Année politique Suisse 1999 : Politique sociale / Groupes sociaux / Ausländerpolitik
print
Allgemeine Fragen
Das Bundesamt für Ausländerfragen legte Mitte Januar erstmals einen Ausländerbericht vor, der auf Angaben der kantonalen Fremdenpolizeibehörden beruhte. Ziel des Berichtes war, Transparenz zu schaffen sowie die vernetzten Abhängigkeiten und die Grenzen der staatlichen Politik aufzuzeigen. Der Direktor des BFA erklärte dazu, Steuerungsmöglichkeiten und Einschränkungen der Zuwanderung seien zwar rasch formuliert, aufgrund nationaler und internationaler Verpflichtungen, aus humanitären Gründen und wegen vitaler Interessen der schweizerischen Wirtschaft aber nicht oder nur schwer realisierbar. Fragen des Ausländerbereichs gehörten zu den brisantesten Themen schweizerischer Innen- und Aussenpolitik. Vollzugsschwierigkeiten und Missbräuche lösten in weiten Kreisen der Bevölkerung zunehmend Unmut aus und liessen die Emotionen hochgehen. Deshalb seien klare Informationen und rationale Erklärungen gefragt. Vorrangig müsse das Bemühen sein, Fremdenfeindlichkeit gar nicht erst aufkommen zu lassen. Missbräuche des Gastrechts müssten konsequent bekämpft werden, denn kleine (kriminelle) Minderheiten könnten negative Einstellungen gegenüber den überwiegend unbescholtenen und rechtschaffenen Ausländerinnen und Ausländern schlechthin auslösen. Der Bericht listete zunehmende Missbräuche namentlich beim Familiennachzug, bei Schein- und Gefälligkeitsehen (siehe unten), den Identifizierungsverfahren, dem Beschwerdewesen und den Härtefallregelungen auf. Dabei wurde festgestellt, dass die Kantone in der fremdenpolizeilichen Praxis in besonderem Mass Probleme mit Personen aus dem früheren Jugoslawien haben [1].

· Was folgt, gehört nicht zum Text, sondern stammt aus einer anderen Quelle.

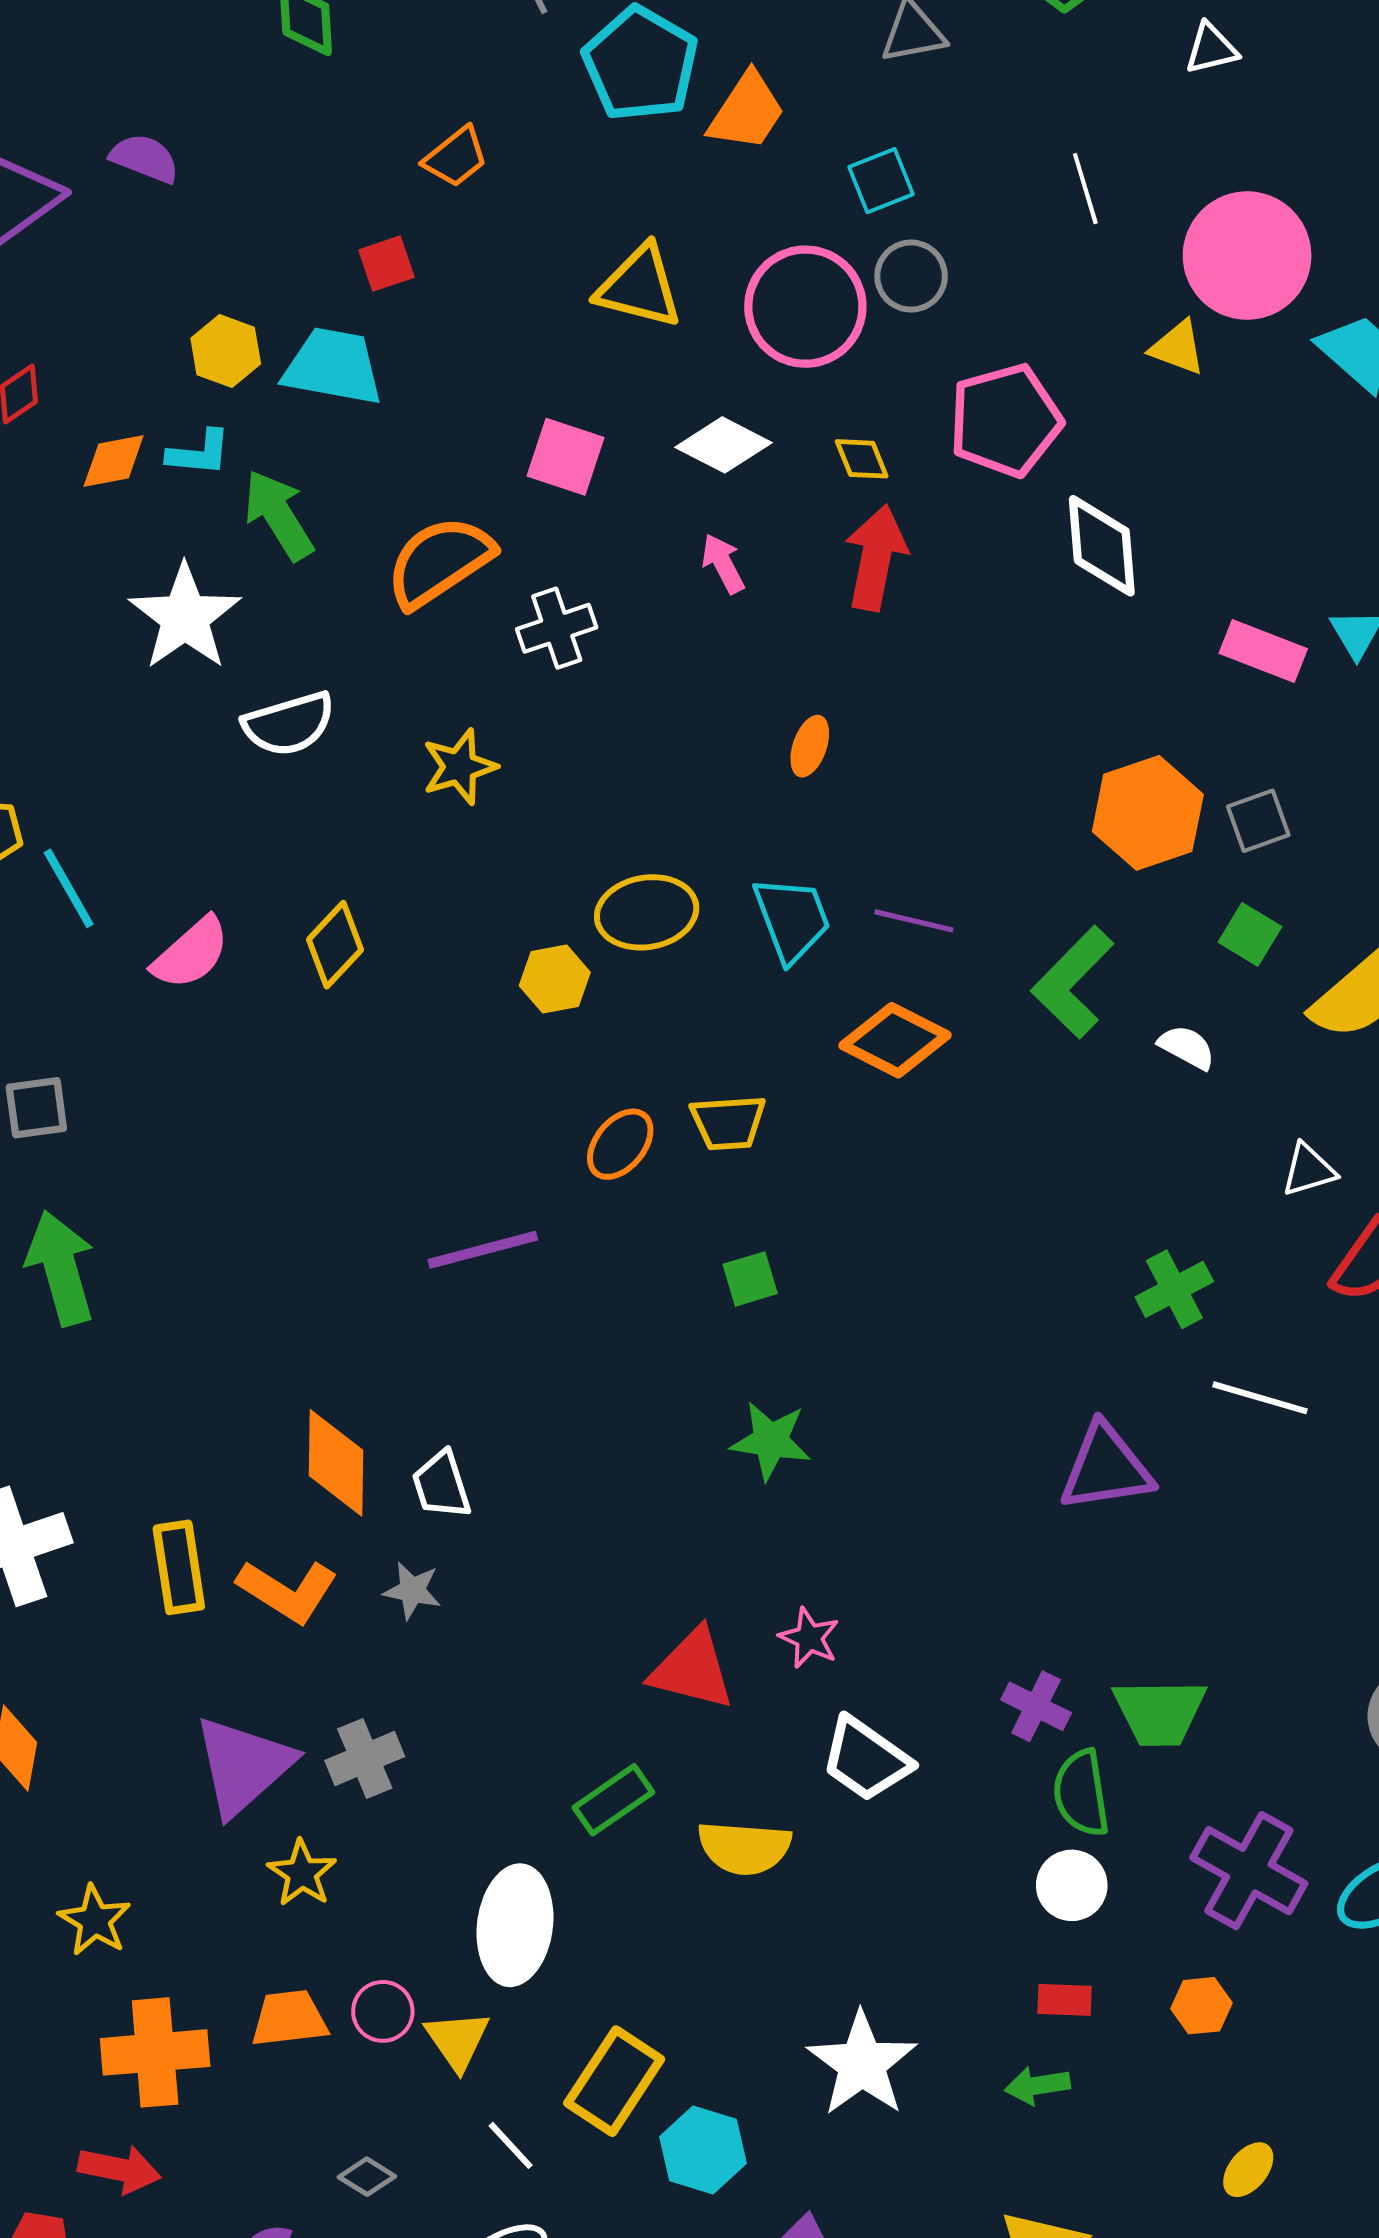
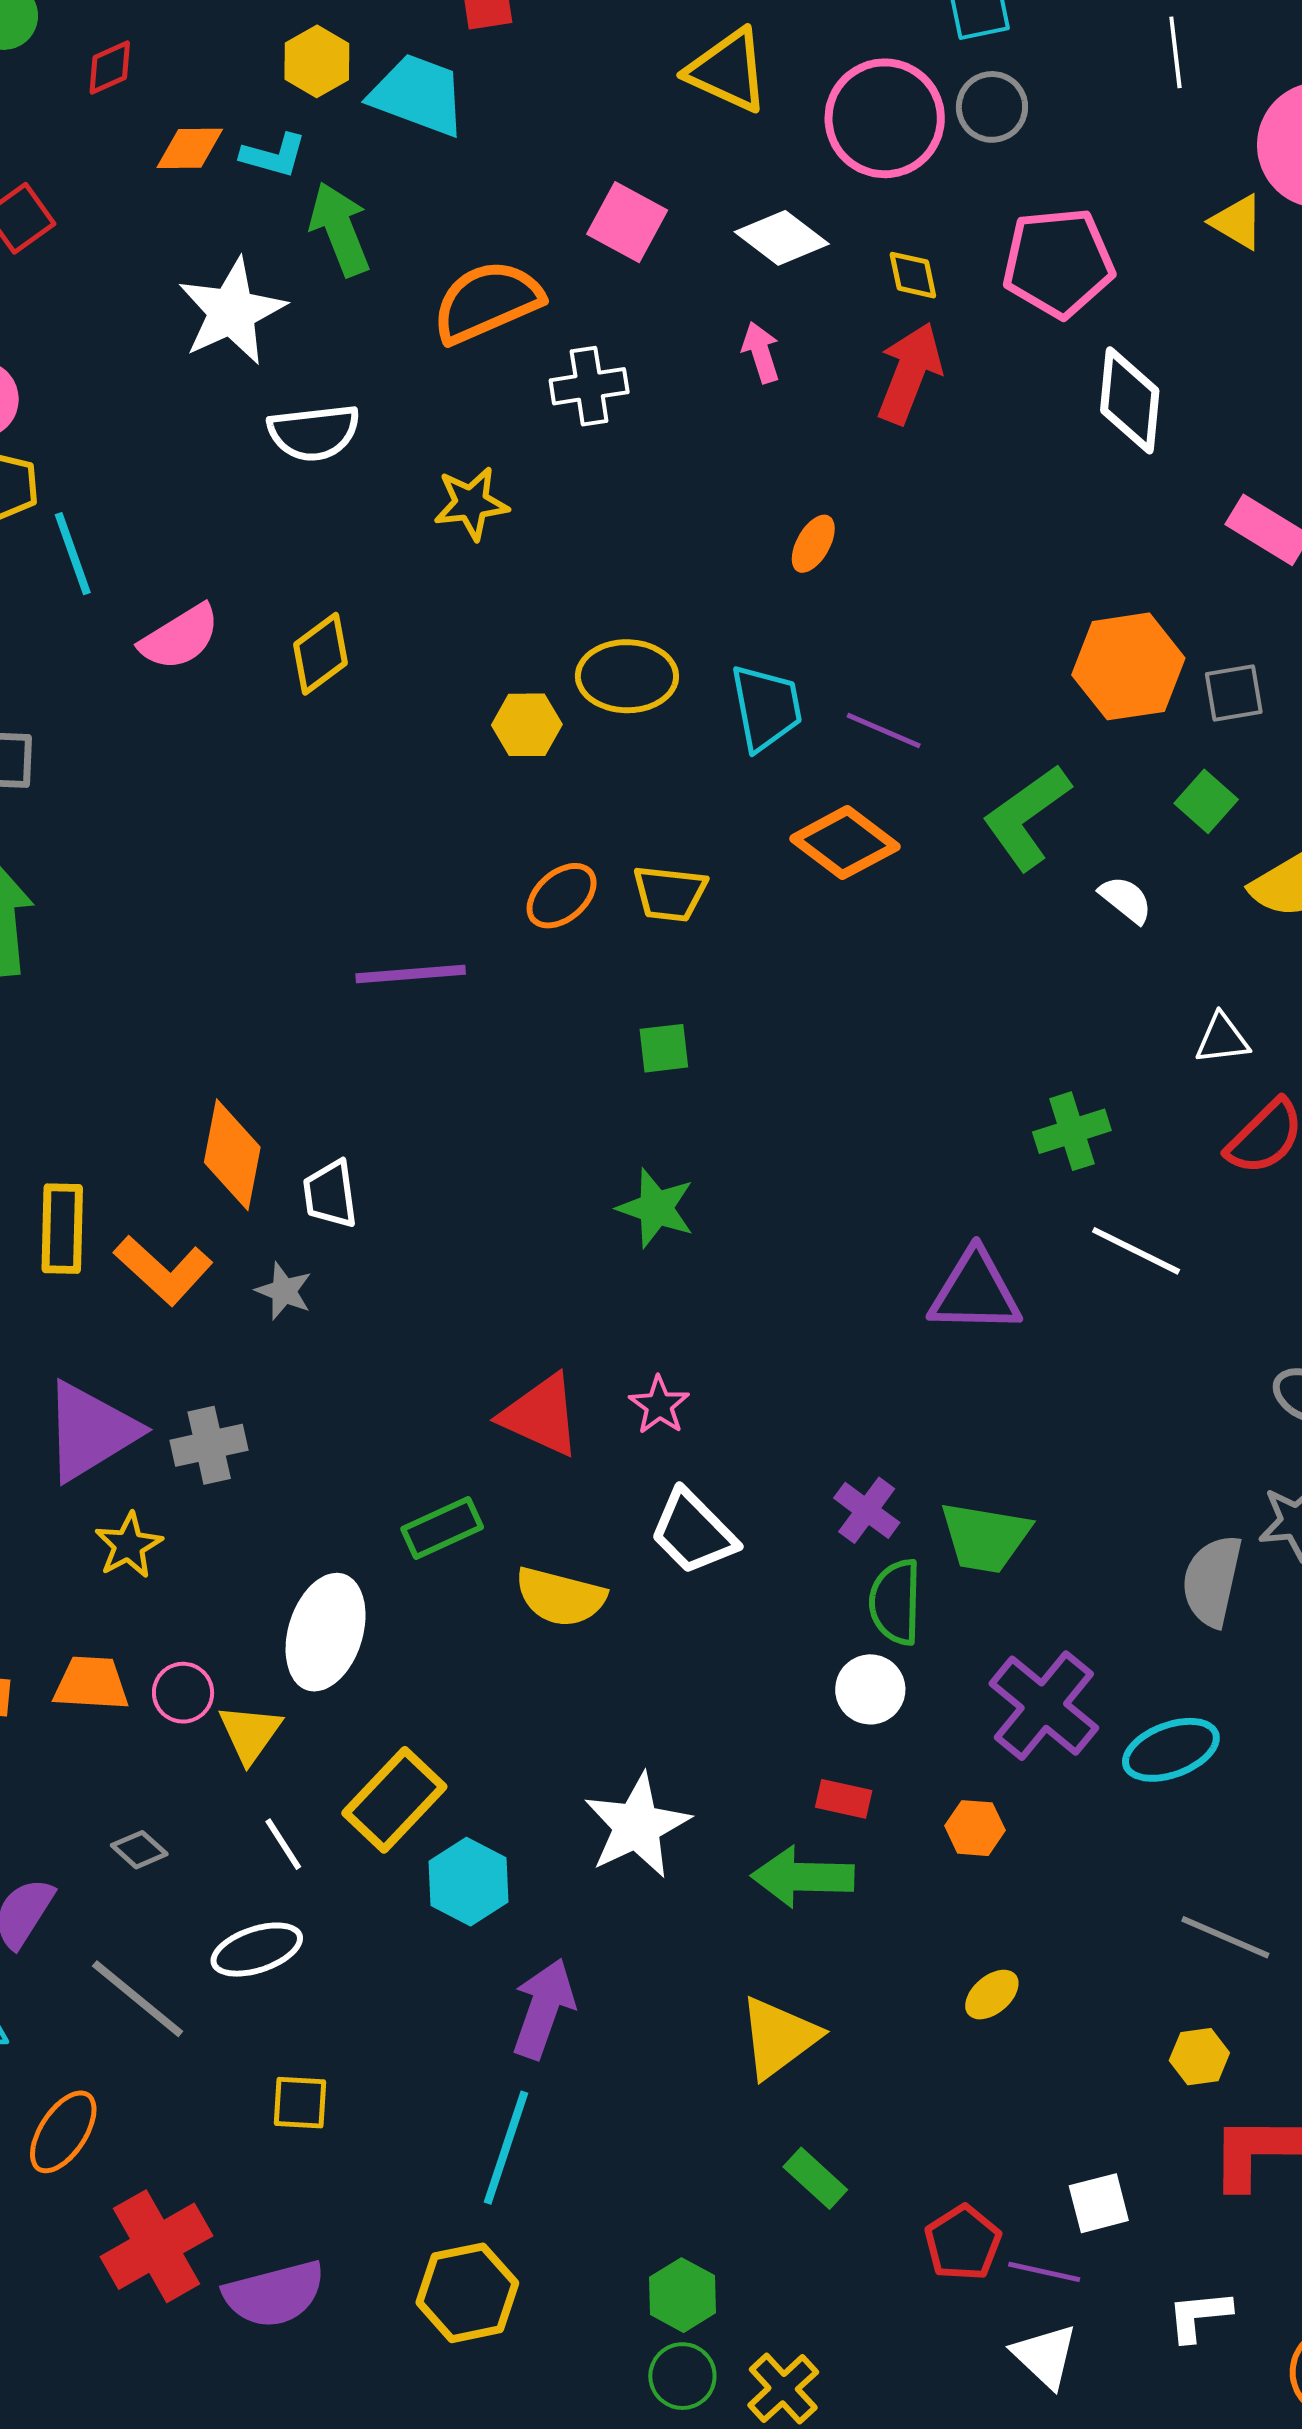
green arrow: (1037, 2085) -> (803, 1877), size x1.6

Mitten in der angespannten Lage im Frühsommer, als der Bundesrat Notrecht im Asylbereich nicht mehr ausschloss (siehe unten), behandelte der Ständerat eine ausschliesslich von FDP-Abgeordneten mitunterzeichnete Motion Merz (fdp, AR), welche die Landesregierung aufforderte, dem Parlament die Ziele, Inhalte und Mittel einer kohärenten, departementsübergreifenden Ausländer- und Asylpolitik zu unterbreiten, die den jüngsten Entwicklungen im In- und Ausland Rechnung trägt. Der Bundesrat wollte den Vorstoss nur in Postulatsform entgegen nehmen, da die Probleme erkannt und teilweise bereits Gegenstand von Berichten und Untersuchungen gewesen seien. Die Ausarbeitung eines weiteren migrationspolitischen Gesamtkonzepts würden nur zu Verzögerungen in dringenderen Fragen führen. Die Ausführungen des Motionärs, dass im Bereich der Zweitasylgesuche, der Kriminalität, der Schlepperorganisationen und der sogenannten „Wirtschaftsflüchtlinge“ gravierende Missbräuche aufgetreten seien, die auch im Interesse der anständigen ausländischen Wohnbevölkerung hart bekämpft werden müssten, vermochte aber seine Kolleginnen und Kollegen mehrheitlich davon zu überzeugen, dass hier ein verbindlicher Auftrag an die Regierung angezeigt sei. Die Motion wurde mit 18 zu 11 Stimmen überwiesen [2]. Der Nationalrat befand, die Vorarbeiten zur Totalrevision des Bundesgesetzes über Aufenthalt und Niederlassung der Ausländer (Anag) seien bereits weit fortgeschritten, weshalb es nicht mehr angebracht sei, dem Bundesrat zwingende Vorgaben zu machen, und nahm die Motion nur als Postulat an [3].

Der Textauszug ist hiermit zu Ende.